Thrift stores, garage sales, and attics can provide treasure for the frugal woollover. Patterns and colors found nowhere else are available in wool garments. Train your eyes to look at the condition of the fabric, not the garment itself. Don’t be put off by worn or damaged areas, as long as there are sizeable sections of fabric that are in good shape. Be sure to check the men’s section; menswear has interesting and appealing weaves and patterns. Look for garments that have large areas of fabric, such as skirts, shawls, and men’s jackets. Read labels; for successful felting you need at least 80% wool (100% is ideal). If there’s no label, know that you are taking a risk.
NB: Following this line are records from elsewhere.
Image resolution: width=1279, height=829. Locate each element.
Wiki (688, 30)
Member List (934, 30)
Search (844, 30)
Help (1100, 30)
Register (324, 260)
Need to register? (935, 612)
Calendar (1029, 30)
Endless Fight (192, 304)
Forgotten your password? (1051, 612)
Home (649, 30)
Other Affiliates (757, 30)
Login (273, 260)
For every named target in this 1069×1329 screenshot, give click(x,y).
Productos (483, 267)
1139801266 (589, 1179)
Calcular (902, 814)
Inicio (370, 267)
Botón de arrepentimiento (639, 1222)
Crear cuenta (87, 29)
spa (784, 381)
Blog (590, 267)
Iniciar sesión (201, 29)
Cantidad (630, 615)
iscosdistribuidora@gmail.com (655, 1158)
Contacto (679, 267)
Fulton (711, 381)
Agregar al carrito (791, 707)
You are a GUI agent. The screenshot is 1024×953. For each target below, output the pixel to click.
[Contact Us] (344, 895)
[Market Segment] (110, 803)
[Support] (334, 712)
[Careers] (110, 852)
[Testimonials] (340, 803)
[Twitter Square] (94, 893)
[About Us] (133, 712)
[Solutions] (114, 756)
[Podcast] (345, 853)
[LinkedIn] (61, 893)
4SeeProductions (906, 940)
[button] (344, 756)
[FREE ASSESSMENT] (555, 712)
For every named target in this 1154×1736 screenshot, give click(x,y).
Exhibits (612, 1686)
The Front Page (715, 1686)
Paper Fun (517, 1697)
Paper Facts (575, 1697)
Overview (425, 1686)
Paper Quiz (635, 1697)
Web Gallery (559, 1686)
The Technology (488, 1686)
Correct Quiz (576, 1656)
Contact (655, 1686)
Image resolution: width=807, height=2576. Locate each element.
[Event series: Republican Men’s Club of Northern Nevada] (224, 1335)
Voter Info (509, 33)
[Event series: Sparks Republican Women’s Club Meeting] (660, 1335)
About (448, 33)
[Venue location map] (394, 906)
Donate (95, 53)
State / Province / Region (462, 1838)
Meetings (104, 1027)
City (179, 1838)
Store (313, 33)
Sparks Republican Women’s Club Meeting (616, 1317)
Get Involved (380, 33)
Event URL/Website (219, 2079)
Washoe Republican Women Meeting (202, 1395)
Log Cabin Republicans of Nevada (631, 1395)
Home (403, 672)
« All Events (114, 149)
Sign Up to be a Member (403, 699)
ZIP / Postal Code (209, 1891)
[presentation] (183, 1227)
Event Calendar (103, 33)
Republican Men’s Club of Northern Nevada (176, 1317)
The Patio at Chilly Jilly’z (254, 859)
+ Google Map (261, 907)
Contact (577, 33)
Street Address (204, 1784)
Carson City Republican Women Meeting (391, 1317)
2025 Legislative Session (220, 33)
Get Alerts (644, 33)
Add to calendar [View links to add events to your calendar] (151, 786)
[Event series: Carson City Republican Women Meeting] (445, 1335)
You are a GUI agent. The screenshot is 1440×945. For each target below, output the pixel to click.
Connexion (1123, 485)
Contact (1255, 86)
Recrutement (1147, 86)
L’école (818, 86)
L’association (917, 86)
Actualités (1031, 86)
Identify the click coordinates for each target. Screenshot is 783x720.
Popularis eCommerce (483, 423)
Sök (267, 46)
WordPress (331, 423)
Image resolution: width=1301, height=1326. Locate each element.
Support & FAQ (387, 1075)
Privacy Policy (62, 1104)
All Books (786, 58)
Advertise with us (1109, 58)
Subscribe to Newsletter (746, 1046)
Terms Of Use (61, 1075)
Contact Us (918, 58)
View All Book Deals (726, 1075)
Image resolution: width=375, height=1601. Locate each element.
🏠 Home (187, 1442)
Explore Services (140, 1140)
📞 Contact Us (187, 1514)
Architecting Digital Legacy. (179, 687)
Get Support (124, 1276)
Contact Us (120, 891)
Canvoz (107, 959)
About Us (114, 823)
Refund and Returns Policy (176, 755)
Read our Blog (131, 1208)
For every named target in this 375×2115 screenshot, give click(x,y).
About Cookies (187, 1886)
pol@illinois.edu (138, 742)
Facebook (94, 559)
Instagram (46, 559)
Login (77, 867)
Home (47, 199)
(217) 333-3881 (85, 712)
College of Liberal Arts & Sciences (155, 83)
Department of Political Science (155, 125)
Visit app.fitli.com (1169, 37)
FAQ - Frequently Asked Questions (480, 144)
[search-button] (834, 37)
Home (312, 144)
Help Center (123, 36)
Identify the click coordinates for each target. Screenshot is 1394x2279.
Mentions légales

It’s easy to deconstruct a garment. Turn it inside out and, using scissors or a rotary cutter and mat, cut apart on the seam lines. Pockets and lapels can provide useful scraps. Discard any lining.

Next felt the wool in your washer and dryer. You will need to clean the lint traps often during this process. Toss the wool in your washer (set to hot wash/ cold rinse) and use any detergent that is not “made for wool”. Wool detergents contain ingredients designed to keep sweaters from felting. Wash normally; agitation is a key ingredient in the felting process. Rinse and spin, then remove the wool and examine it. Is it felted enough? Are the edge threads hard to remove? Is it the thickness you want? If it’s close to the way you want it, dry on high heat to complete the process. If you are felting smaller pieces of wool, adding an old clean towel to the dryer will help with the felting process.

Wool will continue to felt in the dryer, so keep an eye on it and remove when it reaches the desired level of felting (if you over-process wool it will get too thick). Press your newly-felted wool with a steam iron on the wool setting. Then step back and admire your prize!